More than 100 different kinase domain mutations have been sequenced in relapses. The specific mutation helps in the selection of alternative TKI therapy. For example, V299L, T315A, and F317L/V/I/C are dasatinib-resistant, while Y253H, E255K/V, and F359V/C/I are nilotinib-resistant. V299L is where bosutinib loses its effect. T315I is resistant to all TKIs except ponatinib.

Differential diagnosis may include reactive leukocytosis associated with infections, rheumatic diseases and collagenoses, septic granulomatosis, or medication (corticosteroids), another chronic myeloproliferative neoplasia including atypical BCR-ABL1-negative CML or chronic neutrophil leukemia.

Once the diagnosis is confirmed, treatment is initiated. It is recommended to include patients in clinical trials or registries. In children and adolescents this is mandatory. Each patient should be informed about the therapeutic goals and the advantages and disadvantages of the different inhibitors before starting therapy. In the absence of a difference in overall survival, the individually preferred TKI is selected on the basis of efficacy and the spectrum of side effects, taking into account individual risk factors.

Chronic phase

First-line therapy with imatinib: Imatinib 400 mg/day has been the standard of care for first-line therapy of all CML patients in chronic phase after BCR-ABL1 positivity has been confirmed. In a phase 2 study after IFN failure, a good cytogenetic response (MCyR, Ph+≤35%) was achieved in 67% of 532 patients, of whom 57% achieved complete cytogenetic remission (CCyR). The 6-year survival was 76%, and the progression-free survival was 61%. Grade 3/4 nonhematologic adverse events were observed in <5% of patients (Kantarjian H et al 2002).

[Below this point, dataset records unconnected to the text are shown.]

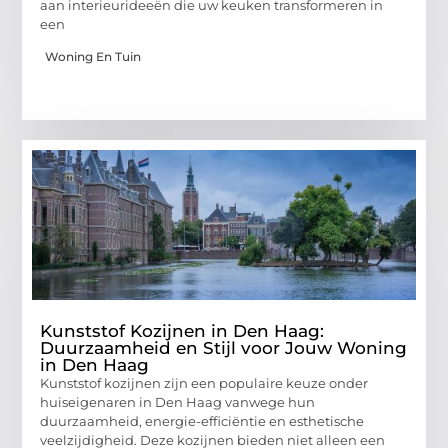
aan interieurideeën die uw keuken transformeren in
een
Woning En Tuin
Kunststof Kozijnen in Den Haag:
Duurzaamheid en Stijl voor Jouw Woning
in Den Haag
Kunststof kozijnen zijn een populaire keuze onder
huiseigenaren in Den Haag vanwege hun
duurzaamheid, energie-efficiëntie en esthetische
veelzijdigheid. Deze kozijnen bieden niet alleen een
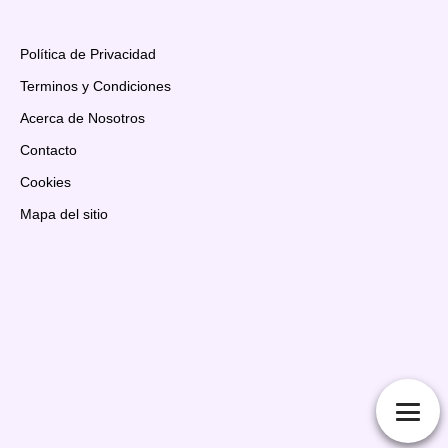
Política de Privacidad
Terminos y Condiciones
Acerca de Nosotros
Contacto
Cookies
Mapa del sitio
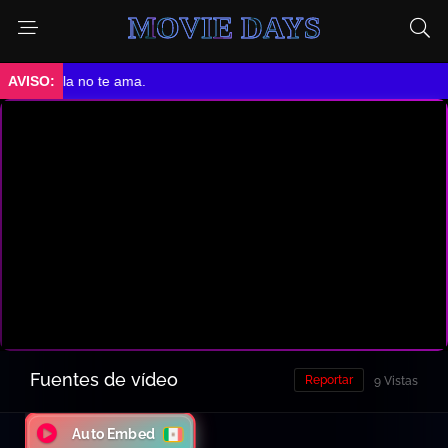
MOVIE DAYS
➤ Ella no te ama.
Fuentes de vídeo
Reportar
9 Vistas
Auto Embed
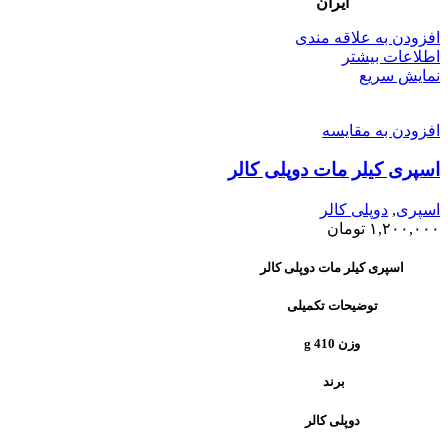
ایران
افزودن به علاقه مندی
اطلاعات بیشتر
نمایش سریع
افزودن به مقایسه
اسپری کیلر مات دوپلی کالر
اسپری
,
دوپلی کالر
۱,۲۰۰,۰۰۰
تومان
اسپری کیلر مات دوپلی کالر
توضیحات تکمیلی
وزن 410 g
برند
دوپلی کالر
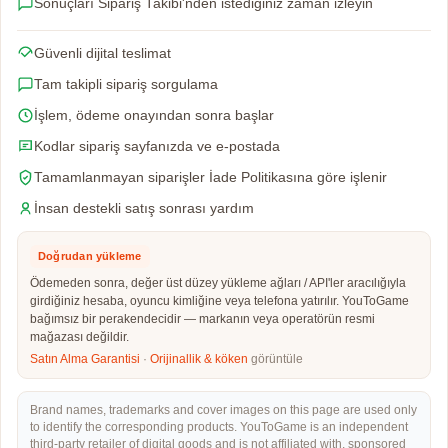
Sonuçları Sipariş Takibi'nden istediğiniz zaman izleyin
Güvenli dijital teslimat
Tam takipli sipariş sorgulama
İşlem, ödeme onayından sonra başlar
Kodlar sipariş sayfanızda ve e-postada
Tamamlanmayan siparişler İade Politikasına göre işlenir
İnsan destekli satış sonrası yardım
Doğrudan yükleme
Ödemeden sonra, değer üst düzey yükleme ağları / API'ler aracılığıyla
girdiğiniz hesaba, oyuncu kimliğine veya telefona yatırılır. YouToGame
bağımsız bir perakendecidir — markanın veya operatörün resmi
mağazası değildir.
Satın Alma Garantisi
·
Orijinallik & köken
görüntüle
Brand names, trademarks and cover images on this page are used only
to identify the corresponding products. YouToGame is an independent
third-party retailer of digital goods and is not affiliated with, sponsored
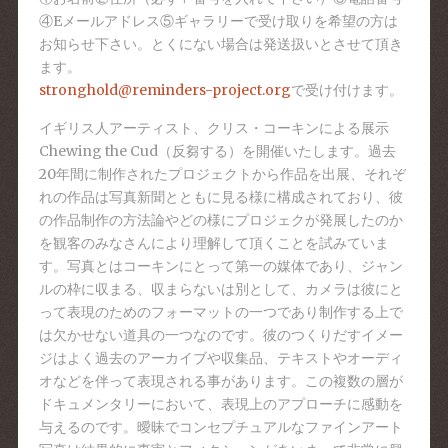
④Eメールアドレス⑤ギャラリーで受け取りを希望の方は
お知らせ下さい。とくにない場合は発送扱いとさせて頂き
ます。
stronghold@reminders-project.org
で受け付けます。
イギリス人アーティスト、クリス・コーキンによる展示
Chewing the Cud（反芻する）を開催いたします。過去
20年間に制作されたプロジェクトから作品を出展、それぞ
れの作品は写真新聞とともに見る様に構成されており、彼
の作品制作の方法論やどの様にプロジェクが発展したのか
を観客のみなさんにより理解して頂くことを試みていま
す。写真とはコーキンにとって第一の媒体であり、ジャン
ルの枠に収まる、収まらないは別として、カメラは彼にと
って表現のためのフォーマットの一つであり制作する上で
は欠かせない道具の一つなのです。彼のつくりだすイメー
ジはよく過去のアーカイブや収集品、テキストやオーディ
オなどを伴って表現される事があります。この複数の層が
ドキュメンタリーにおいて、表現上のアプローチに感動を
与えるのです。曖昧でコンセプチュアルなファインアート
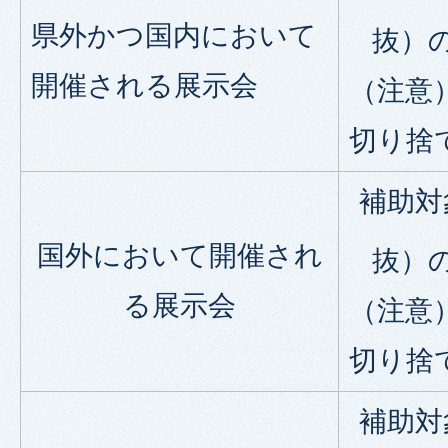
県外かつ国内において
抜）の
開催される展示会
（注意
切り捨
補助対
国外において開催され
抜）の
る展示会
（注意
切り捨
補助対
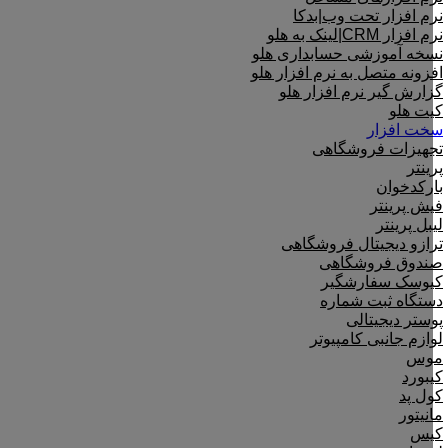
نرم افزار تحت وب|بدکا
نرم افزار CRM|لینک به هلو
نسخه آموزشی حسابداری هلو
افزونه متصل به نرم افزار هلو
گزارش گیر نرم افزار هلو
کیت هلو
سخت افزار
تجهیزات فروشگاهی
پرینتر
بارکدخوان
فیش پرینتر
لیبل پرینتر
ترازو دیجیتال فروشگاهی
صندوق فروشگاهی
کیوسک سفارشگیر
دستگاه ثبت شماره
پوستر دیجیتالی
لوازم جانبی کامپیوتر
موس
کیبورد
کول پد
مانیتور
کیس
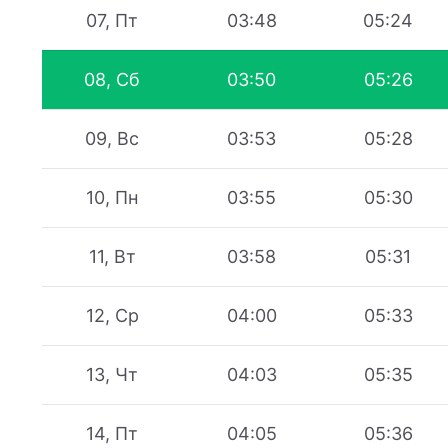
07, Пт
03:48
05:24
08, Сб
03:50
05:26
09, Вс
03:53
05:28
10, Пн
03:55
05:30
11, Вт
03:58
05:31
12, Ср
04:00
05:33
13, Чт
04:03
05:35
14, Пт
04:05
05:36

The superiority of imatinib over IFN (earlier first-line therapy) was demonstrated in the International Randomized Study of Interferon and STI571 (IRIS) trial. The 10-year survival with imatinib therapy is approximately 80-85%. In adult patients, annual CML-related mortality is expected to be approximately 0.5% and mortality from CML-unrelated causes is expected to be approximately 1.2% (O'Brien SG et al. 2003; Hochhaus A et al. 2009). Increased imatinib dose may improve the remission rate of patients with suboptimal response.

First-line therapy with second-generation inhibitors (nilotinib, dasatinib, bosutinib).

Other TKIs with improved efficacy have now been developed.

Nilotinib is more BCR-ABL1 specific, also inhibits the tyrosine kinases PDGFR and KIT like imatinib, and shows better cellular bioavailability.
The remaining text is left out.